White Tiger (2012)
4/10
67% great, 33% dull, 100% frustrating
15 August 2021
Warning: Spoilers
'White tiger' is two different movies inelegantly and unconvincingly smashed into one, and this lack of harmony is its downfall.

The first element, which dominates roughly two-thirds of the runtime, is an interesting one. It's a war film, imparting the story of a Soviet tank assigned to hunt down an elusive Nazi tank. But it's also in no small part a fantasy film: the protagonist is effectively a legendary hero, and the enemy tank a mythical creature. Even the occasional feature blending the war genre with horror (David Twohy's 'Below,' for example) feels less abjectly whimsical than this. It's an intriguing approach, and one way or another, the first element is very enjoyable and keeps us watching.

Perhaps someone well-versed in military history will find fault with the details, but I for one quite enjoy the attention given to realizing the first element. The tanks we see look great, inside and out, and the costume design is eye-catching. Filming locations and set design are swell, working to the same purpose of visualizing the Eastern front. Careful sound design, makeup and prosthetics, and special effects - including abundant pyrotechnics - depict harrowing battle conditions, substantial destruction, and horrific injuries.

Characters are mostly set pieces, present only to help sell the story, and as a result it's difficult to remark on the performances of the assembled cast as being anything other than suitable. The heart of the first element of 'White tiger' is most certainly in the technical craft, the story told through the visuals, and the garnishing narrative that flavors the affair. The production design is outstanding, making for a riveting ride no matter how you look at it otherwise. Director Karen Shakhnazarov has orchestrated some fine scenes, action sequences most of all, and while the camerawork isn't particularly distinguished, Shakhnazarov ensures we get as complete a view as possible of every aspect on display.

But then we're brought to the second element of 'White tiger,' and in the last approximate third, the movie literally loses the plot. The clock suddenly advances to the end of World War II, Germany's surrender, and quiet meetings between figures of one stature or another. The action-oriented feature we watched for 60 or so minutes is over, and instead we get a 30-minute denouement that's at best tangentially related to the first element. The shift is so jolting that I thought the platform where I was watching the movie had somehow accidentally dropped me into the middle of a totally different feature. The connective tissue that would link the two parts is simply not realized.

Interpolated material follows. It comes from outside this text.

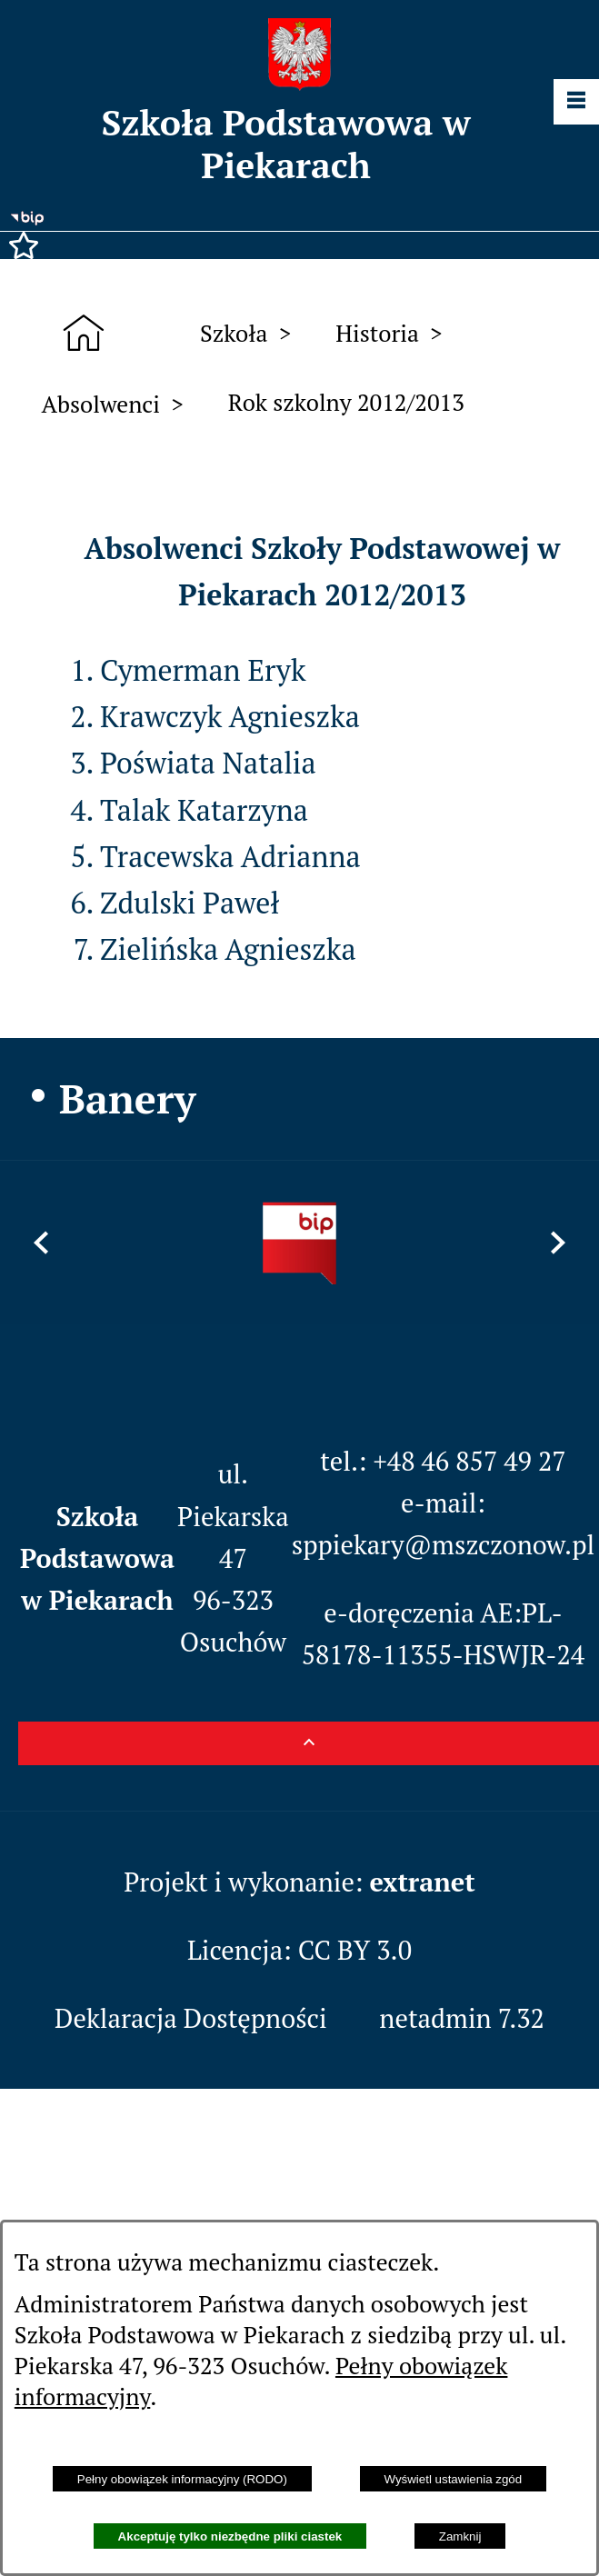 This screenshot has width=599, height=2576. What do you see at coordinates (461, 2018) in the screenshot?
I see `netadmin 7.32` at bounding box center [461, 2018].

Maybe the novel 'White tiger' is adapted from is more whole, but without that point of comparison, I can only speak to the screenplay co-written by Shakhnazarov with Aleksandr Borodyansky. And there are some really great ideas in that screenplay which, if meaningfully explored, could have done more to unite the film's two disparate elements, or which would have further elevated the first element if it were (I wistfully yearn) the entirety of the feature. These ideas include a fantastical notion that protagonist Naydenov and the antagonistic titular vehicle were both born - created - from war itself. These ideas include an even more fantastical concept, revealed primarily in a single scene of dialogue, that Naydenov's fight against the phantom tank is a religious crusade bestowed by the Tank God with whom he communes: the film could have been equal parts war movie and religious picture. Furthermore, there are themes present of the constancy of war, human nature, and - well, anything else the movie tries to light upon is done in such a ham-fisted way that it's not even worth mentioning.

Yet none of these ideas are allowed to mature and bear fruit in 'White tiger.' The writing thusly becomes a hodgepodge of action flick and post-war drama, with the two elements being almost entirely exclusive and distinct from one another. This could have genuinely been a great movie, but its shoddy construction dooms it. I'm disappointed to the point of being angry at how ill-considered this was.

The first element of 'White tiger' is marvelous, if somewhat incomplete as is. The second element is solid enough in concept that it could have been expanded into its own feature film, but as it appears here it is less than satisfying. The disorderly, slipshod, ill-fitting manner in which these two elements are conjoined reduces the assemblage into an unrespectable mess.

Clearly this has an admiring audience who better appreciates what it has to offer, and I'm just not a part of it. I hardly know what else to say at this point, except for that, to summarize, I think 'White tiger' was simply shaped very poorly. Except possibly for viewers with a profound interest in war movies, I can't especially imagine recommending this to anyone.

One thumb up, one irritated thumb down.